(Jeffrey Becker/USA TODAY Sports)
The 2017–18 season will mark the eighth season for Fran McCaffery as head coach of the Iowa Hawkeyes. In his first seven seasons, he has recorded just two wins in the Big Ten Tournament and two wins in the NCAA Tournament.
Despite this, there is plenty of excitement going around the Hawkeye basketball program as the season approaches – and McCaffery is welcoming it with open arms.
“It’s not something that ever concerns me,” McCaffery said at Monday’s Iowa men’s basketball media day press conference concerning the outside expectations. “I think you want expectation. You want your fans to be excited about your team.”
It is easy to see why Hawkeye fans and outsiders are excited about the future of the program. Iowa loses just one contributor from last year’s 19–15 team that reached the second round of the NIT. A team that relied heavily on contributions from freshmen now has more experience and more depth. McCaffery says he has never tried playing 13 different players in a rotation before, so rotations this upcoming season could be a challenge.
“I think we have to give everybody a chance to kind of establish themselves,” McCaffery said. “We have size, we have depth in the backcourt, we have length, and we have guys that can score coming off the bench.”
Last season, the growth and development of youth Hawkeye forwards Tyler Cook and Cordell Pemsl was key to the outcome of the Hawkeyes’ season.
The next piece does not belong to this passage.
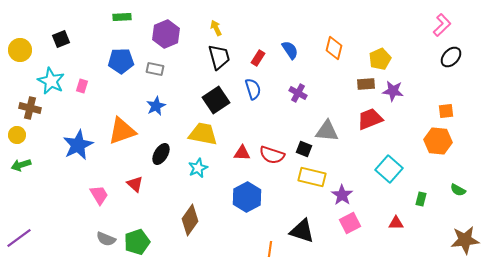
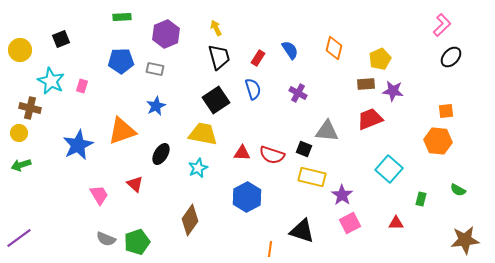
yellow circle at (17, 135): moved 2 px right, 2 px up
Both players made major strides of improvement over the offseason.
“He’s really matured,” McCaffery said of Cook, a 6’9” forward who 12.3 points and 5.3 rebounds a game en route to a spot on the Big Ten All-Freshman Team.
Cook seems to hold that opinion of himself, too.
“Offensively, I feel like I’m unstoppable,” he said. “My pace for the game is so much better … on-ball, off-ball, moving without the ball, my IQ of the game is so much better than it was a year ago.”
The Hawkeyes would benefit greatly from a step forward from Cook, who already established himself as the Hawkeyes’ best big man last season. Fortunately, he will have more help this season. Cordell Pemsl, also a sophomore, made strides to improve his physique this offseason, a move he believes will help him become more agile and more active down low.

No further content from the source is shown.